**Material for this exercise**:
◇ ◇ ◇ ◇

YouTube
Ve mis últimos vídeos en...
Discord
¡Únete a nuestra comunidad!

◇ ◇ ◇ ◇

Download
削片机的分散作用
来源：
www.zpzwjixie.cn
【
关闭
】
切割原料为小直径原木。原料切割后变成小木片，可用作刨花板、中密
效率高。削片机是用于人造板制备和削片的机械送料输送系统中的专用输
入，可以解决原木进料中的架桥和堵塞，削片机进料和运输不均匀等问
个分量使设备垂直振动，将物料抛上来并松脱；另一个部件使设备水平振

◇ ◇ ◇ ◇

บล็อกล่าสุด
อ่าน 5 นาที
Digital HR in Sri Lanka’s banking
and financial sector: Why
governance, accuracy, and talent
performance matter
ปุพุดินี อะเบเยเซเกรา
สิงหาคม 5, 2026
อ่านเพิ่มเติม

◇ ◇ ◇ ◇

**Prompt**:
Above are the records; from them, give again exactly the lines from the one containing "切割原料为小直径原木。原料切割后变成小木片，可用作刨花板、中密" to the one containing "个分量使设备垂直振动，将物料抛上来并松脱；另一个部件使设备水平振", both lines included, and nothing more.

**Output**:
切割原料为小直径原木。原料切割后变成小木片，可用作刨花板、中密
效率高。削片机是用于人造板制备和削片的机械送料输送系统中的专用输
入，可以解决原木进料中的架桥和堵塞，削片机进料和运输不均匀等问
个分量使设备垂直振动，将物料抛上来并松脱；另一个部件使设备水平振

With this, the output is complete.